FEDERAL TRADE COMMISSION, et al.
Nos. 81-1019, 81-1020.
United States Court of Appeals,
District of Columbia Circuit.
Argued Oct. 29, 1981.
Decided Jan. 12, 1982.
Francis D. Dibble, Jr., Springfield, Mass., with whom Charles S. Cohen and Richard P. Bock, Springfield, Mass., for Edward J. Fleming, III, and Charles A. Tobin and Edward A. Geltman, for Milton Bradley Co., were on the brief for appellants.
Joanne L. Levine, Atty., F.T.C., Washington, D.C., with whom Charles F. C. Ruff, U. S. Atty., Royce C. Lamberth, Kenneth M. Raisler, Valerie K. Schurman, Asst. U. S. Attys., Ernest J. Isenstadt, Acting Gen. Counsel, F.T.C., and W. Dennis Cross, Asst. Gen. Counsel, F.T.C., Washington, D. C., were on the brief, for appellees.
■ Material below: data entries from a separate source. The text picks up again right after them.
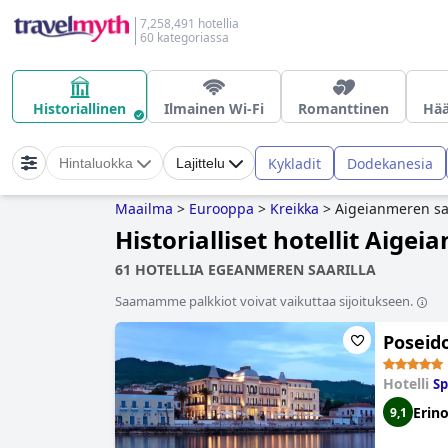
7,258,491 hotellia
60 kategoriassa
Historiallinen
Ilmainen Wi-Fi
Romanttinen
Hä
Kykladit
Dodekanesia
Hintaluokka
Lajittelu
Maailma
>
Eurooppa
>
Kreikka
>
Aigeianmeren sa
Historialliset hotellit Aige
61 HOTELLIA EGEANMEREN SAARILLA
Saamamme palkkiot voivat vaikuttaa sijoitukseen.
Poseid
Hotelli
Sp
Erin
9,1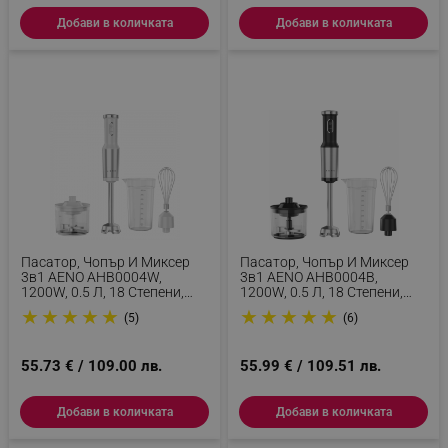
Добави в количката
Добави в количката
Пасатор, Чопър И Миксер
Пасатор, Чопър И Миксер
3в1 AENO AHB0004W,
3в1 AENO AHB0004B,
1200W, 0.5 Л, 18 Степени,
1200W, 0.5 Л, 18 Степени,
Турбо, DC Мотор, Бял/инокс
Турбо, DC Мотор, Черен/
★
★
★
★
★
★
★
★
★
★
(5)
(6)
Инокс
55.73 € / 109.00 лв.
55.99 € / 109.51 лв.
Добави в количката
Добави в количката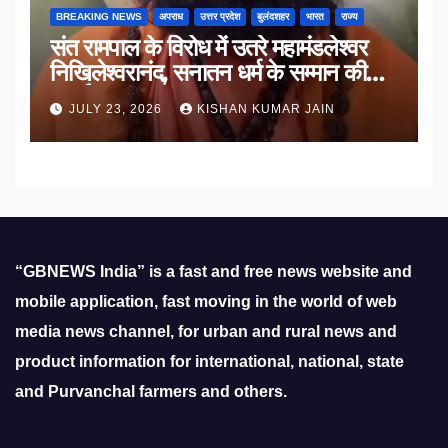
BREAKING NEWS
अपराध
उत्तर प्रदेश
बुलंदशहर
भारत
राज्य
संत रामपाल के विरोध में उतरे महामंडलेश्वर
निखिलेश्वरानंद, सनातन धर्म के सम्मान की
उठाई मांग
JULY 23, 2026
KISHAN KUMAR JAIN
“GBNEWS India” is a fast and free news website and
mobile application, fast moving in the world of web
media news channel, for urban and rural news and
product information for international, national, state
and Purvanchal farmers and others.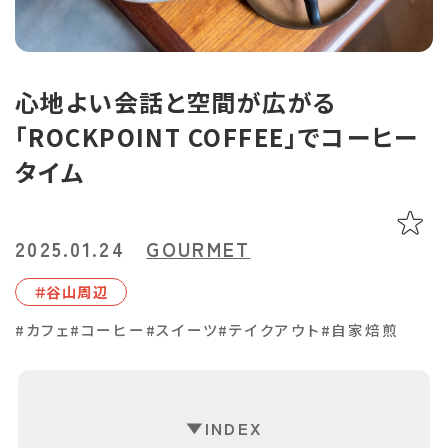
あちこち編集コラム
お気に入り
LINEともだち登録
心地よい会話と空間が広がる
「ROCKPOINT COFFEE」でコーヒー
おすすめタグ
タイム
＃2024オープン
＃お土産
＃かき氷
＃アルコール
＃イベントレポート
＃エスニック料理
＃カフェ
＃カレー
＃コーヒー
＃スイーツ
＃テイクアウト
＃パスタ
＃パン
＃ホテル・旅館
2025.01.24
GOURMET
＃モーニング
＃ランチ
＃写真映え
＃温泉
＃甘酢
＃磁器
＃⾕⼭周辺
＃花見スポット
＃陶器
＃鹿児島の魚
＃鹿児島県産和牛・黒豚・地鶏
#カフェ
#コーヒー
#スイーツ
#テイクアウト
#自家焙煎
マップから記事を探す
INDEX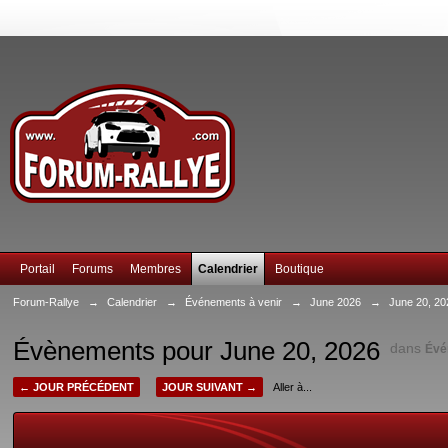
Portail
Forums
Membres
Calendrier
Boutique
Forum-Rallye
→
Calendrier
→
Événements à venir
→
June 2026
→
June 20, 20
Évènements pour June 20, 2026
dans
Évé
← JOUR PRÉCÉDENT
JOUR SUIVANT →
Aller à...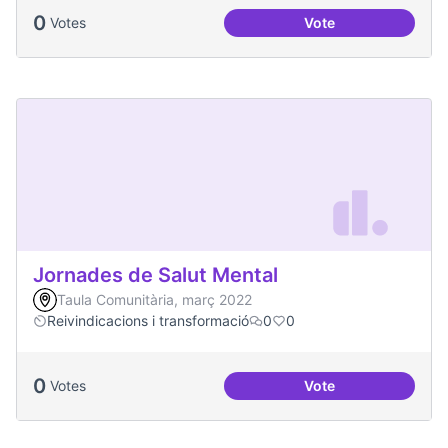
0
Votes
Vote
Una única Festa Ma
Jornades de Salut Mental
Taula Comunitària, març 2022
Reivindicacions i transformació
0
0
0
Votes
Vote
Jornades de Salut 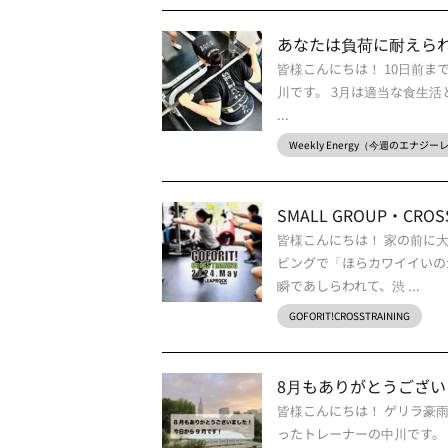
あなたは負荷に耐えら
皆様こんにちは！ 10日前ま
川です。 3月は適当な食生活
...
Weekly Energy（今週のエナジ
SMALL GROUP・CROSS 
皆様こんにちは！ 家の前に
ビングで「ほらカワイイいの
瞬であしらわれて、渋 ...
GOFORIT!CROSSTRAINING
8月もありがとうござ
皆様こんにちは！ ゲリラ豪
ったトレーナーの中川です。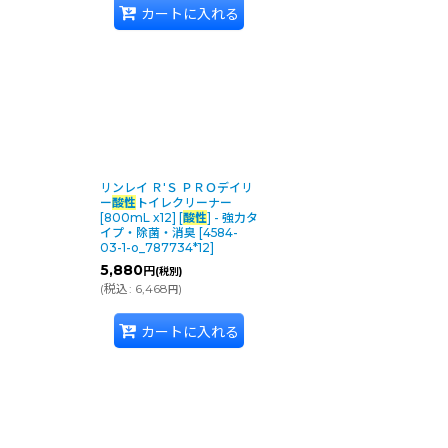
カートに入れる
リンレイ Ｒ'Ｓ ＰＲＯデイリ
ー
酸性
トイレクリーナー
[800mL x12] [
酸性
] - 強力タ
イプ・除菌・消臭
[
4584-
03-1-o_787734*12
]
5,880
円
(税別)
(
税込
:
6,468
)
円
カートに入れる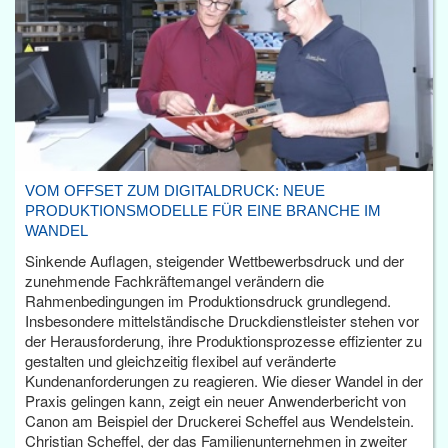
VOM OFFSET ZUM DIGITALDRUCK: NEUE
PRODUKTIONSMODELLE FÜR EINE BRANCHE IM
WANDEL
Sinkende Auflagen, steigender Wettbewerbsdruck und der
zunehmende Fachkräftemangel verändern die
Rahmenbedingungen im Produktionsdruck grundlegend.
Insbesondere mittelständische Druckdienstleister stehen vor
der Herausforderung, ihre Produktionsprozesse effizienter zu
gestalten und gleichzeitig flexibel auf veränderte
Kundenanforderungen zu reagieren. Wie dieser Wandel in der
Praxis gelingen kann, zeigt ein neuer Anwenderbericht von
Canon am Beispiel der Druckerei Scheffel aus Wendelstein.
Christian Scheffel, der das Familienunternehmen in zweiter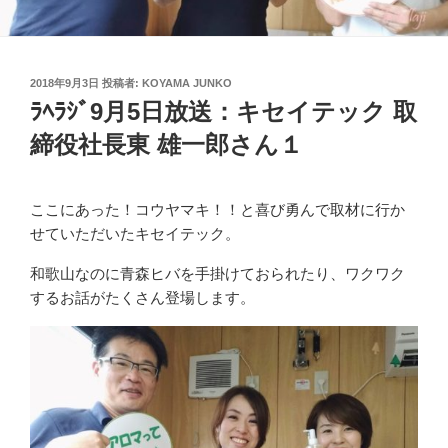
投
2018年9月3日
投稿者:
KOYAMA JUNKO
稿
ﾗﾍﾗｼﾞ9月5日放送：キセイテック 取
日:
締役社長東 雄一郎さん１
ここにあった！コウヤマキ！！と喜び勇んで取材に行か
せていただいたキセイテック。
和歌山なのに青森ヒバを手掛けておられたり、ワクワク
するお話がたくさん登場します。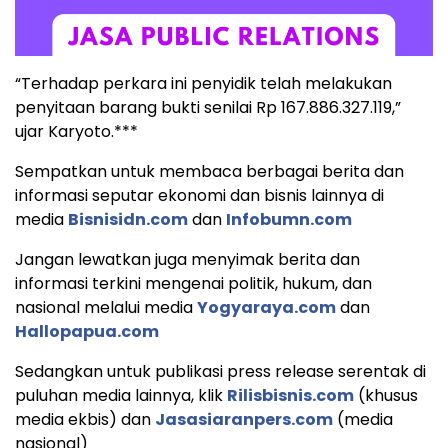
“Terhadap perkara ini penyidik telah melakukan
penyitaan barang bukti senilai Rp 167.886.327.119,”
ujar Karyoto.***
Sempatkan untuk membaca berbagai berita dan
informasi seputar ekonomi dan bisnis lainnya di
media
Bisnisidn.com
dan
Infobumn.com
Jangan lewatkan juga menyimak berita dan
informasi terkini mengenai politik, hukum, dan
nasional melalui media
Yogyaraya.com
dan
Hallopapua.com
Sedangkan untuk publikasi press release serentak di
puluhan media lainnya, klik
Rilisbisnis.com
(khusus
media ekbis) dan
Jasasiaranpers.com
(media
nasional)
Charles O. Monk, II, Asst. Atty. Gen., State of Md., Baltimore, Md., with whom Mark D. Gately, Asst. Atty. Gen., State of Md., Baltimore, Md., William J. Guste, Jr., Atty. Gen., State of La., New Orleans, La., Robert Abrams, Atty. Gen., State of N. Y., New York City, Mark White, Atty. Gen., State of Tex., Austin, Tex., Judith W. Rogers, Corp. Counsel, District of Columbia, Charles Reischel, Deputy Corp. Counsel, District of Columbia, and Timothy J. Shearer, Asst. Corp. Counsel, District of Columbia, Washington, D. C., were on the brief, for appellees States, et al.
Before J. EDWARD LUMBARD, Senior Circuit Judge for the Second Circuit,* and ROBB and MIKVA, Circuit Judges.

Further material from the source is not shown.